## [PROBLEM TO WORK ON]
When you copy from the entries that follow, take only the lines from the one with "At the beginning" down to the one with "discussion, and conclusion sections.", keeping both ends and dropping every picture.

## [SUPPLIED DATA]
>>>
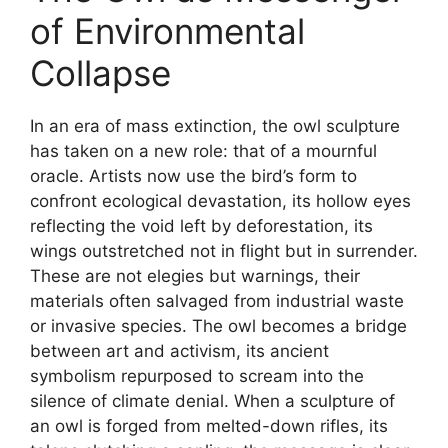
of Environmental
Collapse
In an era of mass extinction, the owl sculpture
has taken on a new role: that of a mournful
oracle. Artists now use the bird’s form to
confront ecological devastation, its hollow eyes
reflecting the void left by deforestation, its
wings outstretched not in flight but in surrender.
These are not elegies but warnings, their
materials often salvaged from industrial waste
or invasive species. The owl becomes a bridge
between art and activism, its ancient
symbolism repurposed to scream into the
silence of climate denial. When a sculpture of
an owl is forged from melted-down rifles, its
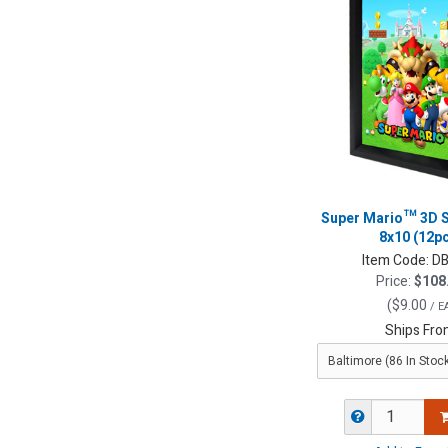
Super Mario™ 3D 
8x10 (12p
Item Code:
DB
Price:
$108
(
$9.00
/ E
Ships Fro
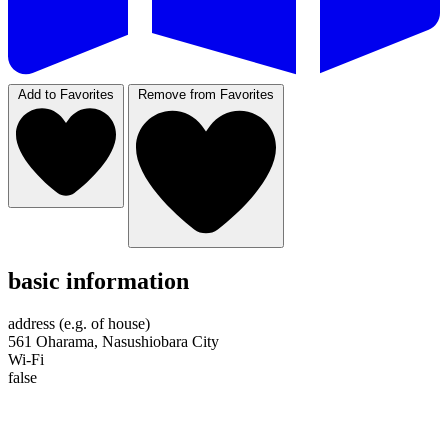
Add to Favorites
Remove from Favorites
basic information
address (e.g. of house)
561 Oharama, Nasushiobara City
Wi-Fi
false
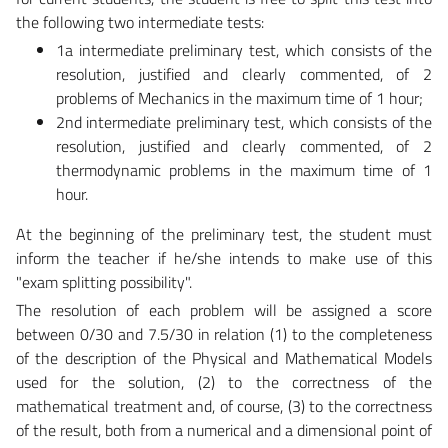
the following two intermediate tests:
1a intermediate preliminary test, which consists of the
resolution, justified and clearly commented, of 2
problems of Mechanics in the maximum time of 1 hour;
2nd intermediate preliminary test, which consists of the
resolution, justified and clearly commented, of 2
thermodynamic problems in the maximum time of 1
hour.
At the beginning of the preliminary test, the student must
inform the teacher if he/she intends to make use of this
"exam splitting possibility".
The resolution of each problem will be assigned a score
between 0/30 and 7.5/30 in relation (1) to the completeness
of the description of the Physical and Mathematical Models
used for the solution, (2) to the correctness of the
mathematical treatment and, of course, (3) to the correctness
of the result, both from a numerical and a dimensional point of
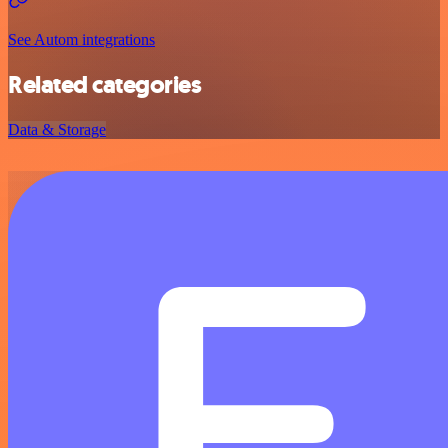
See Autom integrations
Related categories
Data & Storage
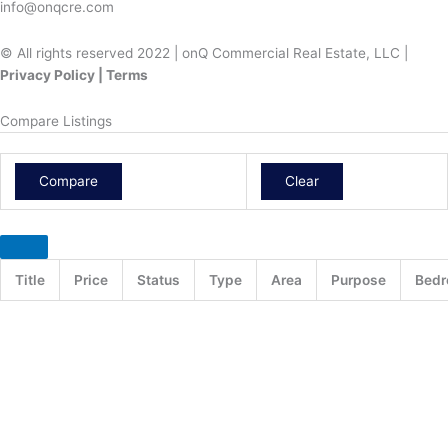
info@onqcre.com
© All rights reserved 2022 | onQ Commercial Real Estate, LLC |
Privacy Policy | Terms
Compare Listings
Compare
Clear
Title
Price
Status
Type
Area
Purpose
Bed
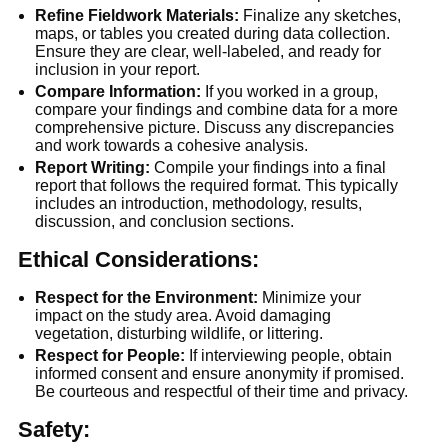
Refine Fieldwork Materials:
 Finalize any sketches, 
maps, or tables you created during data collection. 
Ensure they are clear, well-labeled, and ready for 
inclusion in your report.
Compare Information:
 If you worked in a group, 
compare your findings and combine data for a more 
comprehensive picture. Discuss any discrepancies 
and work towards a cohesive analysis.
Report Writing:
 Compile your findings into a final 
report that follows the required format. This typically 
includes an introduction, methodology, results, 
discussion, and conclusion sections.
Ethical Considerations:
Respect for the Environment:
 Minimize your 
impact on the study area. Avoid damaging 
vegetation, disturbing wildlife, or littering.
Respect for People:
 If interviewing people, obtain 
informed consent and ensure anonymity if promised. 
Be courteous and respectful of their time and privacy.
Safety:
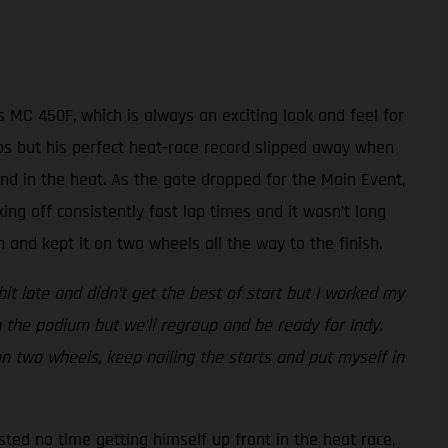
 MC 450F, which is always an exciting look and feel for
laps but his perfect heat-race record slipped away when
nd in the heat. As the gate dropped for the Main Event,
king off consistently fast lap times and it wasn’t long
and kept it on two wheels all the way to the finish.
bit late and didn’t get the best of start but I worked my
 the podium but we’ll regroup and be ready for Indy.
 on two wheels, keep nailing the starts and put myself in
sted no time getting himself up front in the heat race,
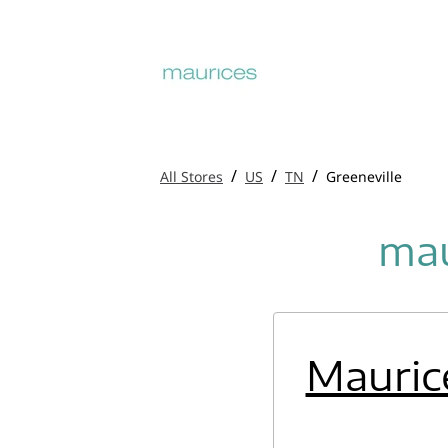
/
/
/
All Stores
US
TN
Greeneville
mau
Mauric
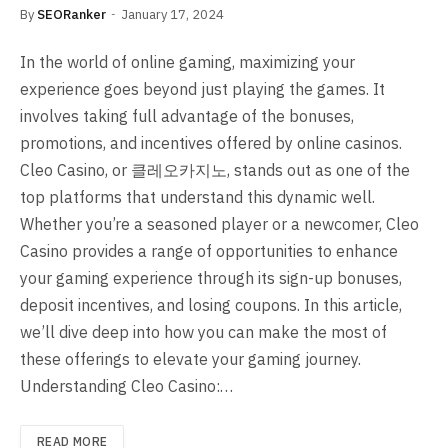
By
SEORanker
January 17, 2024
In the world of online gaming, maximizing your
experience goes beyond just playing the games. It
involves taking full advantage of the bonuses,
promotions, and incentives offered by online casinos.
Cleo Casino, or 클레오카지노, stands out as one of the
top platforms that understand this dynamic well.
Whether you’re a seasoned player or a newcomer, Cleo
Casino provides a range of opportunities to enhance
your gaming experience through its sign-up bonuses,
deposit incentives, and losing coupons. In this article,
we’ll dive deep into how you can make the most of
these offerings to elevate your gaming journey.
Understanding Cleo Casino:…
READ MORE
<<<
## [EXERCISE SOLUTION]
At the beginning of the preliminary test, the student must
inform the teacher if he/she intends to make use of this
"exam splitting possibility".
The resolution of each problem will be assigned a score
between 0/30 and 7.5/30 in relation (1) to the completeness
of the description of the Physical and Mathematical Models
used for the solution, (2) to the correctness of the
mathematical treatment and, of course, (3) to the correctness
of the result, both from a numerical and a dimensional point of
See Autom integrations
Related categories
Data & Storage
info@onqcre.com
© All rights reserved 2022 | onQ Commercial Real Estate, LLC |
Privacy Policy | Terms
Compare Listings
Compare
Clear
Title
Price
Status
Type
Area
Purpose
Bed
Refine Fieldwork Materials:
 Finalize any sketches, 
maps, or tables you created during data collection. 
Ensure they are clear, well-labeled, and ready for 
inclusion in your report.
Compare Information:
 If you worked in a group, 
compare your findings and combine data for a more 
comprehensive picture. Discuss any discrepancies 
and work towards a cohesive analysis.
Report Writing:
 Compile your findings into a final 
report that follows the required format. This typically 
includes an introduction, methodology, results, 
discussion, and conclusion sections.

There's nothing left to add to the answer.